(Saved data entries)
○ ○ ○ ○

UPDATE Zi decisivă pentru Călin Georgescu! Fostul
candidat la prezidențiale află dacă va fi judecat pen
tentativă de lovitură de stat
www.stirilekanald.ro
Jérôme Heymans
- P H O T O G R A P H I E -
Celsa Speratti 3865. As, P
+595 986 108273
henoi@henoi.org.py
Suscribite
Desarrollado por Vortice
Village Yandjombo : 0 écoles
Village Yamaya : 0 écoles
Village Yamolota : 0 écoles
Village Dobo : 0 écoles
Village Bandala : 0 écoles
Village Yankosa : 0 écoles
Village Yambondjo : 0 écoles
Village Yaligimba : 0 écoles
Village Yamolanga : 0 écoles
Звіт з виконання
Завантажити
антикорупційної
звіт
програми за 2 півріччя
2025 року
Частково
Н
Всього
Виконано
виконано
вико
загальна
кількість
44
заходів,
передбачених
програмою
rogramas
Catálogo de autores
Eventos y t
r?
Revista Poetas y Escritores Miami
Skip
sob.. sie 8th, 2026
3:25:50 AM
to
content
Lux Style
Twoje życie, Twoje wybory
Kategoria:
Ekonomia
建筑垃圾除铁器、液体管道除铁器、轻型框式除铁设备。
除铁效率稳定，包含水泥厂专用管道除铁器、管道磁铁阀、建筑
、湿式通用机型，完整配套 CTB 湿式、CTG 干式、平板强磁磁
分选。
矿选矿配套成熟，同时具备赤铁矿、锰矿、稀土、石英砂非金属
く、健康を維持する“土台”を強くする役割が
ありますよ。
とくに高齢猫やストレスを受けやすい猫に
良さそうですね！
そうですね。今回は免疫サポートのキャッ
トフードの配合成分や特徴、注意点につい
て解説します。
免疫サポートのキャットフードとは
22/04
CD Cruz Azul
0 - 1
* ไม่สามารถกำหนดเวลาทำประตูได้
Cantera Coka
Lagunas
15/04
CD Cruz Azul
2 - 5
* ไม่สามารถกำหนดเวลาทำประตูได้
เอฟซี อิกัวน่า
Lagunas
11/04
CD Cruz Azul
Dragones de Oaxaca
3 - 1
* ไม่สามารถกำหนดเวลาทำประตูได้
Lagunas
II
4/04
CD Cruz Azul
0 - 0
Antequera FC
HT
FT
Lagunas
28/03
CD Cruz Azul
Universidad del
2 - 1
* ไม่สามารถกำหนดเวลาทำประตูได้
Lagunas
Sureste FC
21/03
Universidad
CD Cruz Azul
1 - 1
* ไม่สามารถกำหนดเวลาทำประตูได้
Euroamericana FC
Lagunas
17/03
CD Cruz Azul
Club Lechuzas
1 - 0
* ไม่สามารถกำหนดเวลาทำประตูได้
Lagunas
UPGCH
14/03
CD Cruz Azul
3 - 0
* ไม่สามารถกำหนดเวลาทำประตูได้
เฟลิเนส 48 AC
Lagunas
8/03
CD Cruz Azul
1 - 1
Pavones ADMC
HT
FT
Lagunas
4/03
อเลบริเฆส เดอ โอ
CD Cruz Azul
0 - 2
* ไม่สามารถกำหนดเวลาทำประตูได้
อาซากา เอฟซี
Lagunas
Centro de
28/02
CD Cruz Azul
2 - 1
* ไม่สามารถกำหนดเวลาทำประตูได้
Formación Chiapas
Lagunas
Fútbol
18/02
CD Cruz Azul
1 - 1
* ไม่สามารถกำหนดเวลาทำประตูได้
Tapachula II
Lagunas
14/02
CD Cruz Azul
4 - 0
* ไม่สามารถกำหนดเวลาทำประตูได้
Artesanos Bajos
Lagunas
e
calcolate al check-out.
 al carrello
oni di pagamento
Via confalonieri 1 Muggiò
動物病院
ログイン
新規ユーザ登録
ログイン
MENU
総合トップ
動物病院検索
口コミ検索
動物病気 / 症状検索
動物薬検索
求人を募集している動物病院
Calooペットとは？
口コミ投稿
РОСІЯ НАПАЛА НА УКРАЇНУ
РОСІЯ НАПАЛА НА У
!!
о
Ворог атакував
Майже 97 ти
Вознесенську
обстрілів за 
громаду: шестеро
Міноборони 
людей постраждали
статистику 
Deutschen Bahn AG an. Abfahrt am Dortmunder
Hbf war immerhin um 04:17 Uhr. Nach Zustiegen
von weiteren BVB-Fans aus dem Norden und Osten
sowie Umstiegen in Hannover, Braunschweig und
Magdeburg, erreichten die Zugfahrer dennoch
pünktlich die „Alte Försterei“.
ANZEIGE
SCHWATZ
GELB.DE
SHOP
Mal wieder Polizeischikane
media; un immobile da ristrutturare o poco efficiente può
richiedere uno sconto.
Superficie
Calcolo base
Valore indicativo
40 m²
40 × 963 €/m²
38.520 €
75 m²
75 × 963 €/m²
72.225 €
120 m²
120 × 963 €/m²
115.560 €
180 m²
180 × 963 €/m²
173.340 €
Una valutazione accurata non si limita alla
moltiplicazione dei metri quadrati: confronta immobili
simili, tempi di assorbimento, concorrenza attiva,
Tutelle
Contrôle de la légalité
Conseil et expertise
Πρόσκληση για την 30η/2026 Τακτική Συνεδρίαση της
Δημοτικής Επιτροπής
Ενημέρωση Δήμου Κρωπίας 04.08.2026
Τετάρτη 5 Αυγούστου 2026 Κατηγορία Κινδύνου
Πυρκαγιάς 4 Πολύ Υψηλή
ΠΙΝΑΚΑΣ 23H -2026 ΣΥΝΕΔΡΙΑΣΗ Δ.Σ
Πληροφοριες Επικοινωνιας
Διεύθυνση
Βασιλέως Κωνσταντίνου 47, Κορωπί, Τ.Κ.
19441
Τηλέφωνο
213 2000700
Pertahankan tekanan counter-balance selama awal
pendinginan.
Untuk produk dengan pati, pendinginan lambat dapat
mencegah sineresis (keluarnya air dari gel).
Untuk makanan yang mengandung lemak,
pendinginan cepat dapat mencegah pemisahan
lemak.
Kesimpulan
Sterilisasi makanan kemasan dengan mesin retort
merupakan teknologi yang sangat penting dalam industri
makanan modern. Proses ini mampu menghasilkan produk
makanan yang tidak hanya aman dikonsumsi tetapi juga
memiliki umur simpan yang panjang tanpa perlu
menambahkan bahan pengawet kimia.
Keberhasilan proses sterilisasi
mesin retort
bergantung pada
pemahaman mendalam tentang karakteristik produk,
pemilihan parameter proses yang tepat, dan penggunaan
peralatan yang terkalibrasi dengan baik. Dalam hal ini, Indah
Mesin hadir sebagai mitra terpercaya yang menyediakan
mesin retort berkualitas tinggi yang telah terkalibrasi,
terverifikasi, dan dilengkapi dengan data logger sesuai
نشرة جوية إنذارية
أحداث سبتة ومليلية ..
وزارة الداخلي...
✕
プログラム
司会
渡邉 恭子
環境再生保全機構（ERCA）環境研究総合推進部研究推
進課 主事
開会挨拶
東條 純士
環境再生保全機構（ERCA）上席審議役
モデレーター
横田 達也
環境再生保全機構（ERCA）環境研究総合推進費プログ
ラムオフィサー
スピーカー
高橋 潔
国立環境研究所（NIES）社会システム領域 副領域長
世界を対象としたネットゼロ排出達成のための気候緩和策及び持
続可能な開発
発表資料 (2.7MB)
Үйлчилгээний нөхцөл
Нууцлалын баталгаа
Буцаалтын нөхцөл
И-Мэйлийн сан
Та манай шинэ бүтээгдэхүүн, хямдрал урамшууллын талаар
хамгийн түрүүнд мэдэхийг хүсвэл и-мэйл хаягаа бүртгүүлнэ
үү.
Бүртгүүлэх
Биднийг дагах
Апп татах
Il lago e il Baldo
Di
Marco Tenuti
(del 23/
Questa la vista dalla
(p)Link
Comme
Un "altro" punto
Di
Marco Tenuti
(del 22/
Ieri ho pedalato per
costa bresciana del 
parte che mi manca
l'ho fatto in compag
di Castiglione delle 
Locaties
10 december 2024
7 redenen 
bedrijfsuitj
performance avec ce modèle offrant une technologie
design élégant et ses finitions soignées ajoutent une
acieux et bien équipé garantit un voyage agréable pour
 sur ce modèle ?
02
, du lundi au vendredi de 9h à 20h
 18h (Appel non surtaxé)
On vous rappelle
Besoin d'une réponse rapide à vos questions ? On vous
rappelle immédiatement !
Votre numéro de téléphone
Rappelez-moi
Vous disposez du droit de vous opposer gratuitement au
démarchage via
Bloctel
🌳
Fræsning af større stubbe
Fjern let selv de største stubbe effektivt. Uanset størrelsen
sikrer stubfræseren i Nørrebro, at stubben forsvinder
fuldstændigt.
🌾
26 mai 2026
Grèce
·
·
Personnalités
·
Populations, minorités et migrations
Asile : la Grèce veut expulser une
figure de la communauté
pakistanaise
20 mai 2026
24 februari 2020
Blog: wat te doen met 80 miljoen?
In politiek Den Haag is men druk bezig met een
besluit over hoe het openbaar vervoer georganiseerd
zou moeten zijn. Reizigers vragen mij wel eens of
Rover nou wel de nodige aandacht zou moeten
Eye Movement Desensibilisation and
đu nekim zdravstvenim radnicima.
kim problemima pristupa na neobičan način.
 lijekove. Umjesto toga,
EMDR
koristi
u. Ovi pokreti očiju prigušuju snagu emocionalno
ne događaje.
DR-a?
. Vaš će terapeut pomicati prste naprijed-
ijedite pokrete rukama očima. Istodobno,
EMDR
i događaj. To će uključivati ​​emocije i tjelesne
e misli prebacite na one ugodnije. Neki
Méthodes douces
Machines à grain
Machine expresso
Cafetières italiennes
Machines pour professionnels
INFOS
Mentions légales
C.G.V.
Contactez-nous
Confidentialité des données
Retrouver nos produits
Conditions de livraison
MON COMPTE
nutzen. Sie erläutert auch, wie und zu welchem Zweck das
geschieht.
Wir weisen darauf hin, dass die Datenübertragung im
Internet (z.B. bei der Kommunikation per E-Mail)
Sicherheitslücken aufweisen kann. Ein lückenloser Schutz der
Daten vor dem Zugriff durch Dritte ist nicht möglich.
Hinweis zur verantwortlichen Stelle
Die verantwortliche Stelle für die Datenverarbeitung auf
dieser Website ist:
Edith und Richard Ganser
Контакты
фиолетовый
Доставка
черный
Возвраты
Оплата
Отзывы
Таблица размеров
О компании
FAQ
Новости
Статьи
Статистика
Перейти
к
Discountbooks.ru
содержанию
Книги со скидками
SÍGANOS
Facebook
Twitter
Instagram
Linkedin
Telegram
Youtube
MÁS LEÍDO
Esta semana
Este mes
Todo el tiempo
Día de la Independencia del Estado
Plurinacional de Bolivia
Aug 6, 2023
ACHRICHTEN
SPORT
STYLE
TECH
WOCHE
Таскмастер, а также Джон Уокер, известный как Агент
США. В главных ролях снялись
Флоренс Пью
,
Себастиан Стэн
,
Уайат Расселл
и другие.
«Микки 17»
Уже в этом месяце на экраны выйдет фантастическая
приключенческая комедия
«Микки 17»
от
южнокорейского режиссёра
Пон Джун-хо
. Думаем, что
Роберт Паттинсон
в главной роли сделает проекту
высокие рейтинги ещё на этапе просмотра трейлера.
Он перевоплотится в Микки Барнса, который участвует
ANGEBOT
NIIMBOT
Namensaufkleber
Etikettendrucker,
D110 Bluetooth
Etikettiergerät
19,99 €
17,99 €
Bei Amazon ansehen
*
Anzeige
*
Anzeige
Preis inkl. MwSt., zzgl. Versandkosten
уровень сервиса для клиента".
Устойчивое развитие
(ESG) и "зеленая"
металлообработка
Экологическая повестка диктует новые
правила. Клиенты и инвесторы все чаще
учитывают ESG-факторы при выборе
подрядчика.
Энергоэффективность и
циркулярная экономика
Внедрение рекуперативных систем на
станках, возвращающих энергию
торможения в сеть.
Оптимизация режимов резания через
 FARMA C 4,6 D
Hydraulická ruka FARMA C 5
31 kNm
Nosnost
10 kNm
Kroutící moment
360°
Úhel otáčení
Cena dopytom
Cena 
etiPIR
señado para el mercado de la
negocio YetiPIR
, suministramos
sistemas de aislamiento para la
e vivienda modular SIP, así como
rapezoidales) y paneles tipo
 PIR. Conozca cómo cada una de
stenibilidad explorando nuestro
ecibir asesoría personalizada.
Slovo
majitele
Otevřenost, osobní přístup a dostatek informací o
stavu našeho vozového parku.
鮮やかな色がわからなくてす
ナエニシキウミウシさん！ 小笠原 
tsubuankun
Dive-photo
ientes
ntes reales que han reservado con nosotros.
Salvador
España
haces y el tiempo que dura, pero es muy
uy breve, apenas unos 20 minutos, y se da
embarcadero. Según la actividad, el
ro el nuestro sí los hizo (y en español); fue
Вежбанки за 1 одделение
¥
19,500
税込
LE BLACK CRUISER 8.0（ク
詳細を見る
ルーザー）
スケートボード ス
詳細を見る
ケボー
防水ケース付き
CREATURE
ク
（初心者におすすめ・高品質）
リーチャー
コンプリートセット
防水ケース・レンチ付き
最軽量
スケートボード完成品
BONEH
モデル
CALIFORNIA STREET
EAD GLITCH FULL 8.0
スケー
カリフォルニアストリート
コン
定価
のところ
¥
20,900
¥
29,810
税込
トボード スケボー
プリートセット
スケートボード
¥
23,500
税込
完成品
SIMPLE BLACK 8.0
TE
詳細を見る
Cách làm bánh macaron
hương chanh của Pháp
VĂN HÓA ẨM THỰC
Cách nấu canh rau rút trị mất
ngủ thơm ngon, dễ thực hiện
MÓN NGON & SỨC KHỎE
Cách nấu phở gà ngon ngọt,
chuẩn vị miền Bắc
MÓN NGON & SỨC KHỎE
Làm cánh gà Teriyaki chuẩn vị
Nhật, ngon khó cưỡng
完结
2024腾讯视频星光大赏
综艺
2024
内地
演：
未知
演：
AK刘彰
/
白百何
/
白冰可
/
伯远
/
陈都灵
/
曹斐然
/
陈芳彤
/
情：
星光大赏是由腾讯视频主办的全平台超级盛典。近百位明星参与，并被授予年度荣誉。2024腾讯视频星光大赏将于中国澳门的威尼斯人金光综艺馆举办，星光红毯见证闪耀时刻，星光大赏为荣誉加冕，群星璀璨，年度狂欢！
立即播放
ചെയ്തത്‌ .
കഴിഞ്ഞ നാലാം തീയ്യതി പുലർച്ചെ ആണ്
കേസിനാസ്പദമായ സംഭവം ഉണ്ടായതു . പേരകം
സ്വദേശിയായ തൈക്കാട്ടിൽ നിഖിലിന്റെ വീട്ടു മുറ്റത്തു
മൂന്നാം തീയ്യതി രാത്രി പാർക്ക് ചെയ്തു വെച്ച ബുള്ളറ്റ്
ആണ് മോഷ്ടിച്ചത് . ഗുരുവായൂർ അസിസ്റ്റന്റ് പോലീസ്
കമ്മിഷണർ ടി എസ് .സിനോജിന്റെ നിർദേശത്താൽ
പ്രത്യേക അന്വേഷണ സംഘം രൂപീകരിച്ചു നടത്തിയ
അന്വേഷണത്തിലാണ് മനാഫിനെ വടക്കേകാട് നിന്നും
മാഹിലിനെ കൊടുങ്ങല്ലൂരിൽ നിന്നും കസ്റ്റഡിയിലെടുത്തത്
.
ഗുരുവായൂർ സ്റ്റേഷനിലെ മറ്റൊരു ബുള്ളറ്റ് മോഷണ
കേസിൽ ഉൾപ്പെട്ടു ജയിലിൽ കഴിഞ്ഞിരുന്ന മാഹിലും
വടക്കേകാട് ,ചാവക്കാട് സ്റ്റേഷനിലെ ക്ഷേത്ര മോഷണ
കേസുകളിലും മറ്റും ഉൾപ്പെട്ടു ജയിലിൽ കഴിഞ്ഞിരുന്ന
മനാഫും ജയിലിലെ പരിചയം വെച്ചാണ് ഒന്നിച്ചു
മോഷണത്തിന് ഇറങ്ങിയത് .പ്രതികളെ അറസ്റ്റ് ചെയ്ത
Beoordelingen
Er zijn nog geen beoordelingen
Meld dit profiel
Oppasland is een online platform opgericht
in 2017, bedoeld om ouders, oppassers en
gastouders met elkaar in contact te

○ ○ ○ ○

=== Problem to solve ===
Please find every line in the records above that holds the word "Village" and copy it.

=== Answer for the task ===
Village Yandjombo : 0 écoles
Village Yamaya : 0 écoles
Village Yamolota : 0 écoles
Village Dobo : 0 écoles
Village Bandala : 0 écoles
Village Yankosa : 0 écoles
Village Yambondjo : 0 écoles
Village Yaligimba : 0 écoles
Village Yamolanga : 0 écoles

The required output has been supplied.